A boy once told me that “our religion” is about finding peace.  That didn’t make sense to me at that time, and it actually upset me a little bit.  Was I going about this whole religion thing wrong?  And who is he to tell me what my religion should mean to me?  I thought about it more and more, waiting for an answer to these and other questions that rose in my mind.

I suppose if you boil religion down to its lowest point, then maybe that’s true.  Ideally, your religion should help you make peace with the world.  What is religion, if not a tool for understanding how the world works and learning how to work with it?  But is that the same as finding peace?

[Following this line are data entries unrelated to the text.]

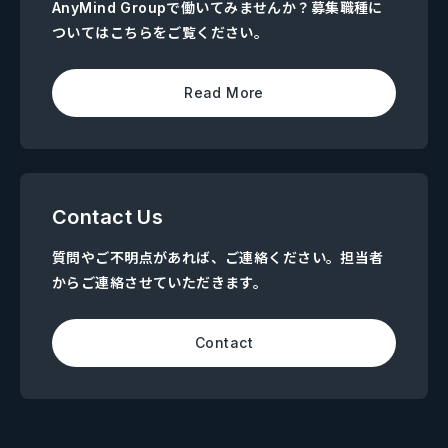
AnyMind Groupで働いてみませんか？募集職種に
ついてはこちらをご覧ください。
Read More
Contact Us
質問やご不明点があれば、ご連絡ください。担当者
からご連絡させていただきます。
Contact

For some, this is definitely true.  Some people follow religions that believe in having love and compassion for all people, forgiving and forgetting, trying to make the world a better place, helping the less fortunate, etc.  I would say that all of those help promote peace.  But does it always bring peace to the soul of the practitioner?

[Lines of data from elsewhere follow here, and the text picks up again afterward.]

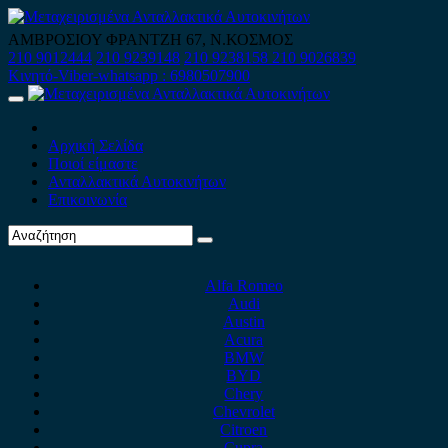
Skip
to
ΑΜΒΡΟΣΙΟΥ ΦΡΑΝΤΖΗ 67, Ν.ΚΟΣΜΟΣ
content
210 9012444
210 9239148
210 9238158
210 9026839
Κινητό-Viber-whatsapp : 6980507900
Primary
Menu
Αρχική Σελίδα
Ποιοί είμαστε
Ανταλλακτικά Αυτοκινήτων
Επικοινωνία
Alfa Romeo
Audi
Austin
Acura
BMW
BYD
Chery
Chevrolet
Citroen
Cupra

For others, they seek what best benefits themselves.  If you do only what seems right to you, or only what benefits you, regardless of the consequences to anyone else, does this bring peace?  What about atheists, who have only themselves to answer to, do they always have peace?

I think the question of the purpose of religion is much more complex than just finding peace.  I will follow my own religion or spirituality as I see fit.  Will it always bring me peace?  I doubt it.  I believe in doing right by the world, and other people living in it.  But there is not one set of right and wrong answers.  What is right for some will be wrong for others.  Because of this, there will always be conflict.  This conflict will exist in the world, and in my spirit.  I want to protect the environment, my children, my friends, my family.  Sometimes these will conflict with each other, and the result will not be inner peace.

Maybe the Zen Buddhists are right.  Maybe the only way to find true peace is to give up passion.  But to me, to give up passion is too much to bear.  I love the people in my life passionately.  I could not handle the distance from them that would be required to find “peace”.  For me, the conflict is true peace for me.

I may never know for sure what the boy meant with his words, but that’s fine with me.  Not all questions have answers, and sometimes our own answers are more important.